## Problem:
Quote each record exactly, please, leaving none out.

---- Data provided

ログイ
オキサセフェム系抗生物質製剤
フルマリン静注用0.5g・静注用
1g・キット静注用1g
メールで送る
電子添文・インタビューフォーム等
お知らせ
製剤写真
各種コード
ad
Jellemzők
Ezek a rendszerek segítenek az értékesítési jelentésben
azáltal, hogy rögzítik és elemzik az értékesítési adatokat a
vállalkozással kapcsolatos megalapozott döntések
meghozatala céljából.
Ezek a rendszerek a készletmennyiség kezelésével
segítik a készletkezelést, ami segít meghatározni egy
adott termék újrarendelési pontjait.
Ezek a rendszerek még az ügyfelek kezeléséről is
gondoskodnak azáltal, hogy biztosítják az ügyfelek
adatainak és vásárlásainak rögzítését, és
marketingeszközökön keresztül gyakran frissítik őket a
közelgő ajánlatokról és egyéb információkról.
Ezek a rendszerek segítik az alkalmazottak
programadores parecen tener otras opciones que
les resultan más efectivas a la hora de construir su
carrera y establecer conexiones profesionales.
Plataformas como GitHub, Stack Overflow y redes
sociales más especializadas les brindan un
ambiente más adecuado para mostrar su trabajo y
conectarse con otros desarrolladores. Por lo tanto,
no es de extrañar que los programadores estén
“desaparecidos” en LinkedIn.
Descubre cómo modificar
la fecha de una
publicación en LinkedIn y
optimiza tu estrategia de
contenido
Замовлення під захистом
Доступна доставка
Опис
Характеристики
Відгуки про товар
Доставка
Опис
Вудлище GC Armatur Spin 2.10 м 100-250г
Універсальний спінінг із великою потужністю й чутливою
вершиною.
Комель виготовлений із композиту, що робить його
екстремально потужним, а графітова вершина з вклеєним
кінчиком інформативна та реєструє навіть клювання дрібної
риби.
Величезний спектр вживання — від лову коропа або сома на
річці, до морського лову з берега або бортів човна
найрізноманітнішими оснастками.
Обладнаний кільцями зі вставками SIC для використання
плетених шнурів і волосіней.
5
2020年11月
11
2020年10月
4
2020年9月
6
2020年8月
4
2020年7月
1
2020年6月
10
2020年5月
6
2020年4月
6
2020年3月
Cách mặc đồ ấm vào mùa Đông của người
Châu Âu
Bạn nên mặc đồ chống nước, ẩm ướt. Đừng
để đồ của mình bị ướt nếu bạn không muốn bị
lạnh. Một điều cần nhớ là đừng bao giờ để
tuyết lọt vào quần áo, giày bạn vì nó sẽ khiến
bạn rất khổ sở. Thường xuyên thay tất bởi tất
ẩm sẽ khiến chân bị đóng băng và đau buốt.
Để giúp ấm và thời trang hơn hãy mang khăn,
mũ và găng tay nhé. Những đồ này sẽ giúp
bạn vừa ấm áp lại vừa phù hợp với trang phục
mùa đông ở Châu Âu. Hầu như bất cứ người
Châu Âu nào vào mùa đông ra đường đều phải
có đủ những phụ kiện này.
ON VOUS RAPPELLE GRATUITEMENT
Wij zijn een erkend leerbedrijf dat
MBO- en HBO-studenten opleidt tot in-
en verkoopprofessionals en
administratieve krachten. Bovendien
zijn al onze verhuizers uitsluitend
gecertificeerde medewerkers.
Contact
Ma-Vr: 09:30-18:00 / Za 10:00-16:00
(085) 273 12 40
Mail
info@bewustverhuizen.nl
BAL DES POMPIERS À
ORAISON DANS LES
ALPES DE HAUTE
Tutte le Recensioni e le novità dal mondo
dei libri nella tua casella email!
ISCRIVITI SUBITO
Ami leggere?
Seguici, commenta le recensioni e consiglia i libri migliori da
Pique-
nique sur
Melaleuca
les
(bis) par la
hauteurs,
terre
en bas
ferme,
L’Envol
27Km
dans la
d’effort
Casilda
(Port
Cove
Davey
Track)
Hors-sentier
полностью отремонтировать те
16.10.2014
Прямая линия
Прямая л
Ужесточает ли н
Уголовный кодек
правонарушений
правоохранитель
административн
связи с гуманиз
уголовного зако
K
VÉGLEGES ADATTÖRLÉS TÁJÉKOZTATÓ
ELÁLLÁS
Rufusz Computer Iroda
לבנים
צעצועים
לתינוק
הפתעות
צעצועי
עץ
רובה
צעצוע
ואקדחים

--------

## Answer to this exercise:
ログイ
オキサセフェム系抗生物質製剤
フルマリン静注用0.5g・静注用
1g・キット静注用1g
メールで送る
電子添文・インタビューフォーム等
お知らせ
製剤写真
各種コード
ad
Jellemzők
Ezek a rendszerek segítenek az értékesítési jelentésben
azáltal, hogy rögzítik és elemzik az értékesítési adatokat a
vállalkozással kapcsolatos megalapozott döntések
meghozatala céljából.
Ezek a rendszerek a készletmennyiség kezelésével
segítik a készletkezelést, ami segít meghatározni egy
adott termék újrarendelési pontjait.
Ezek a rendszerek még az ügyfelek kezeléséről is
gondoskodnak azáltal, hogy biztosítják az ügyfelek
adatainak és vásárlásainak rögzítését, és
marketingeszközökön keresztül gyakran frissítik őket a
közelgő ajánlatokról és egyéb információkról.
Ezek a rendszerek segítik az alkalmazottak
programadores parecen tener otras opciones que
les resultan más efectivas a la hora de construir su
carrera y establecer conexiones profesionales.
Plataformas como GitHub, Stack Overflow y redes
sociales más especializadas les brindan un
ambiente más adecuado para mostrar su trabajo y
conectarse con otros desarrolladores. Por lo tanto,
no es de extrañar que los programadores estén
“desaparecidos” en LinkedIn.
Descubre cómo modificar
la fecha de una
publicación en LinkedIn y
optimiza tu estrategia de
contenido
Замовлення під захистом
Доступна доставка
Опис
Характеристики
Відгуки про товар
Доставка
Опис
Вудлище GC Armatur Spin 2.10 м 100-250г
Універсальний спінінг із великою потужністю й чутливою
вершиною.
Комель виготовлений із композиту, що робить його
екстремально потужним, а графітова вершина з вклеєним
кінчиком інформативна та реєструє навіть клювання дрібної
риби.
Величезний спектр вживання — від лову коропа або сома на
річці, до морського лову з берега або бортів човна
найрізноманітнішими оснастками.
Обладнаний кільцями зі вставками SIC для використання
плетених шнурів і волосіней.
5
2020年11月
11
2020年10月
4
2020年9月
6
2020年8月
4
2020年7月
1
2020年6月
10
2020年5月
6
2020年4月
6
2020年3月
Cách mặc đồ ấm vào mùa Đông của người
Châu Âu
Bạn nên mặc đồ chống nước, ẩm ướt. Đừng
để đồ của mình bị ướt nếu bạn không muốn bị
lạnh. Một điều cần nhớ là đừng bao giờ để
tuyết lọt vào quần áo, giày bạn vì nó sẽ khiến
bạn rất khổ sở. Thường xuyên thay tất bởi tất
ẩm sẽ khiến chân bị đóng băng và đau buốt.
Để giúp ấm và thời trang hơn hãy mang khăn,
mũ và găng tay nhé. Những đồ này sẽ giúp
bạn vừa ấm áp lại vừa phù hợp với trang phục
mùa đông ở Châu Âu. Hầu như bất cứ người
Châu Âu nào vào mùa đông ra đường đều phải
có đủ những phụ kiện này.
ON VOUS RAPPELLE GRATUITEMENT
Wij zijn een erkend leerbedrijf dat
MBO- en HBO-studenten opleidt tot in-
en verkoopprofessionals en
administratieve krachten. Bovendien
zijn al onze verhuizers uitsluitend
gecertificeerde medewerkers.
Contact
Ma-Vr: 09:30-18:00 / Za 10:00-16:00
(085) 273 12 40
Mail
info@bewustverhuizen.nl
BAL DES POMPIERS À
ORAISON DANS LES
ALPES DE HAUTE
Tutte le Recensioni e le novità dal mondo
dei libri nella tua casella email!
ISCRIVITI SUBITO
Ami leggere?
Seguici, commenta le recensioni e consiglia i libri migliori da
Pique-
nique sur
Melaleuca
les
(bis) par la
hauteurs,
terre
en bas
ferme,
L’Envol
27Km
dans la
d’effort
Casilda
(Port
Cove
Davey
Track)
Hors-sentier
полностью отремонтировать те
16.10.2014
Прямая линия
Прямая л
Ужесточает ли н
Уголовный кодек
правонарушений
правоохранитель
административн
связи с гуманиз
уголовного зако
K
VÉGLEGES ADATTÖRLÉS TÁJÉKOZTATÓ
ELÁLLÁS
Rufusz Computer Iroda
לבנים
צעצועים
לתינוק
הפתעות
צעצועי
עץ
רובה
צעצוע
ואקדחים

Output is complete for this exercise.